The young mother left the cottage; now she knew where she would go. She put the heavy basket down outside the gate and took the child into her arms; and so she walked across the meadow which separated her from the shore.
The meadow was a perfect sea of flowers, waving and whispering round her ankles, and the pollen water was calm and blue; and presently it was not water through which they sailed, but the blue blossoms of the flax, which she gathered in her outstretched hands.

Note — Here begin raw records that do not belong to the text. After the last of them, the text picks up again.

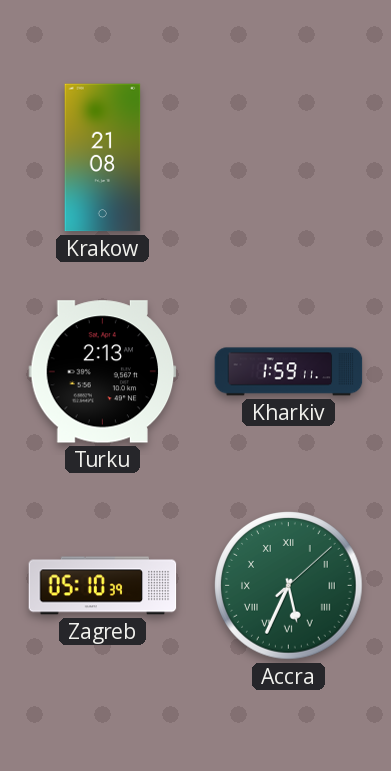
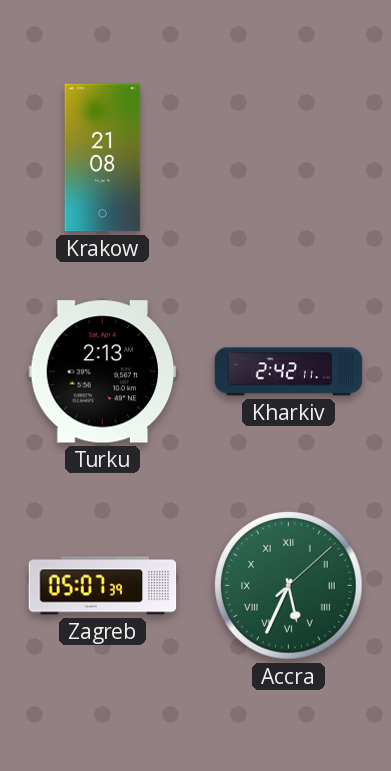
Kharkiv: 1:59 -> 2:42
Zagreb: 05:10 -> 05:07
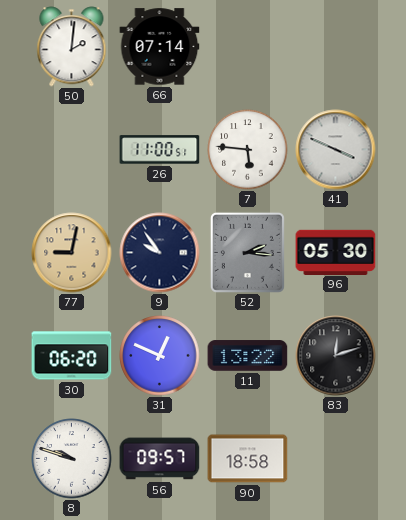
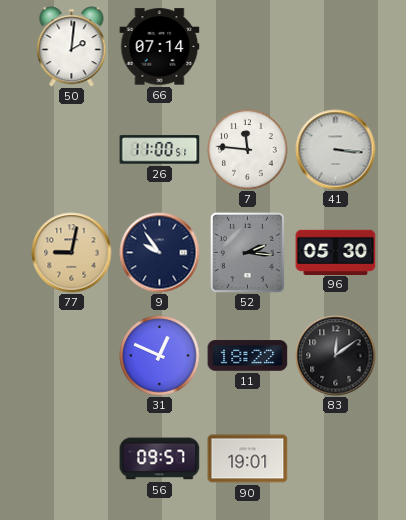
7: 5:46 -> 11:46
41: 3:49 -> 3:16
30: 06:20 -> none
11: 13:22 -> 18:22
83: 12:12 -> 12:09
8: 9:48 -> none
90: 18:58 -> 19:01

And the flowers bent down and rose up again, whispering, lapping against the sides of the boat like little waves. The flax-field before them appeared to be infinite, but presently a white mist enveloped them, and they heard the plashing of real waves, but above the mist they heard a lark singing.
“How does the lark come to sing on the sea?” asked the child.
“The sea is so green that the lark takes it for a meadow,” answered the mother.
The mist had dispersed again. The sky was blue and the lark was still singing.
Then they saw, straight before them, in the middle of the sea, a green island with a white, sandy beach, and people, dressed all in pure white, walking hand in hand. The setting sun shone on the golden roof of a colonnade, where white fires burnt in sacred sacrificial vessels; and the green island was spanned by a rainbow, the colour of which was rose-red and sedge-green.
“What is it, mammy?”
The mother could make no reply.
“Is it the Kingdom of Heaven of which the dove sang? What is the Kingdom of Heaven, mammy?”